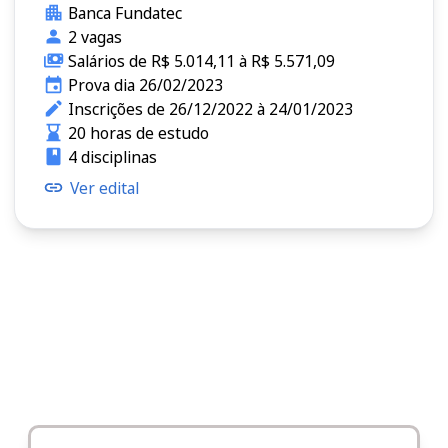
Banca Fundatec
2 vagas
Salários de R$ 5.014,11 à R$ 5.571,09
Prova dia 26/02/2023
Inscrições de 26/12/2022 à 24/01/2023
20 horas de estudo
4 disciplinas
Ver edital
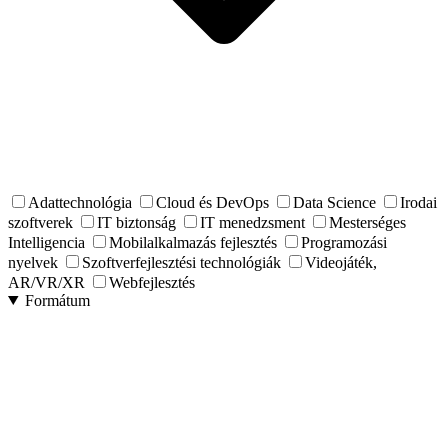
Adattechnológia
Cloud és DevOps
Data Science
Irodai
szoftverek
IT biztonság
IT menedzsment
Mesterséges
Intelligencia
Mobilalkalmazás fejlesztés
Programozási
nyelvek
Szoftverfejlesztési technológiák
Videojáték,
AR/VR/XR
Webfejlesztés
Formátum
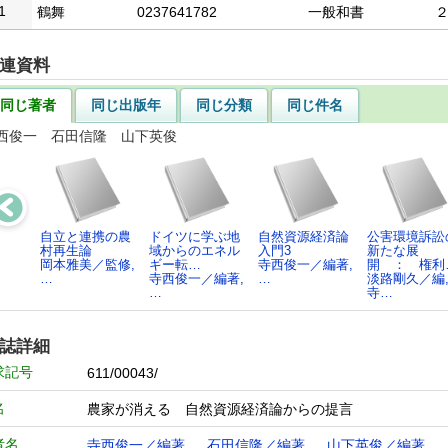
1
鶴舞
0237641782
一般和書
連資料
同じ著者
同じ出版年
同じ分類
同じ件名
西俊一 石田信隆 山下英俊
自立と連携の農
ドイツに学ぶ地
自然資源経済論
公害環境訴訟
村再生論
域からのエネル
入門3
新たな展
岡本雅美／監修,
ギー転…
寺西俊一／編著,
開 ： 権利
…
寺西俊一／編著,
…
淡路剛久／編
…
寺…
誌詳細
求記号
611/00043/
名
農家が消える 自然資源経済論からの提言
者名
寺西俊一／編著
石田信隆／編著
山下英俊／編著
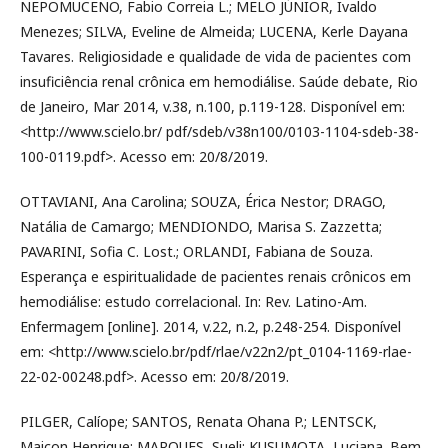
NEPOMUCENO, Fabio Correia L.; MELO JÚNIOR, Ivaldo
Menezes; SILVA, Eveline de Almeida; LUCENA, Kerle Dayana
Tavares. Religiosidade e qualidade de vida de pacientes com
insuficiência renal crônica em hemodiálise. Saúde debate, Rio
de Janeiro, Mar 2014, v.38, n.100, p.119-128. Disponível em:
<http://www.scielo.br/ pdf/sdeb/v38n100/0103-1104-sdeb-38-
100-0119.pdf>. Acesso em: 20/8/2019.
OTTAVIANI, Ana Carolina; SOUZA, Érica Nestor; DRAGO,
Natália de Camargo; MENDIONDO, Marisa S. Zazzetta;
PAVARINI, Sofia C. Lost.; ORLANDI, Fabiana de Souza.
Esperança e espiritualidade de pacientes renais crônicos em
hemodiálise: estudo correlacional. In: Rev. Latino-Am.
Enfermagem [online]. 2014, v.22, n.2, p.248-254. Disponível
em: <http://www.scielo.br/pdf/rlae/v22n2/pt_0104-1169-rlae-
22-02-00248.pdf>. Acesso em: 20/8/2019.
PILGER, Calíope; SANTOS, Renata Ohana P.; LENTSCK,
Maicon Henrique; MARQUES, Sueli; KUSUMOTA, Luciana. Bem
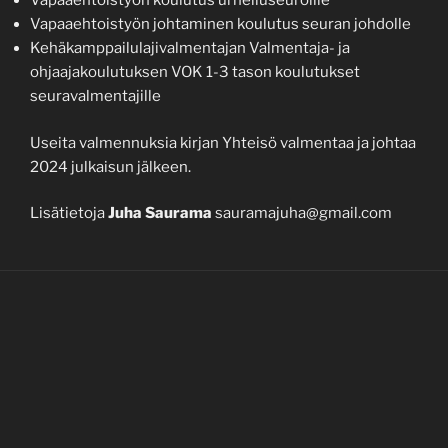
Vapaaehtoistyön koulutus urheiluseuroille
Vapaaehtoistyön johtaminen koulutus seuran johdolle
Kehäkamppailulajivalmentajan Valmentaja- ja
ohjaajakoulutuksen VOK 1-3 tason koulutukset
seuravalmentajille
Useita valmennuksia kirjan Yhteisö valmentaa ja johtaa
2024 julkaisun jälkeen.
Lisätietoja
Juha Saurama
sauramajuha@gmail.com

■ YOUR INSTRUCTIONS
In the entries above, find every line with the word "scielo" and list it.

■ FINISHED TASK
<http://www.scielo.br/ pdf/sdeb/v38n100/0103-1104-sdeb-38-
em: <http://www.scielo.br/pdf/rlae/v22n2/pt_0104-1169-rlae-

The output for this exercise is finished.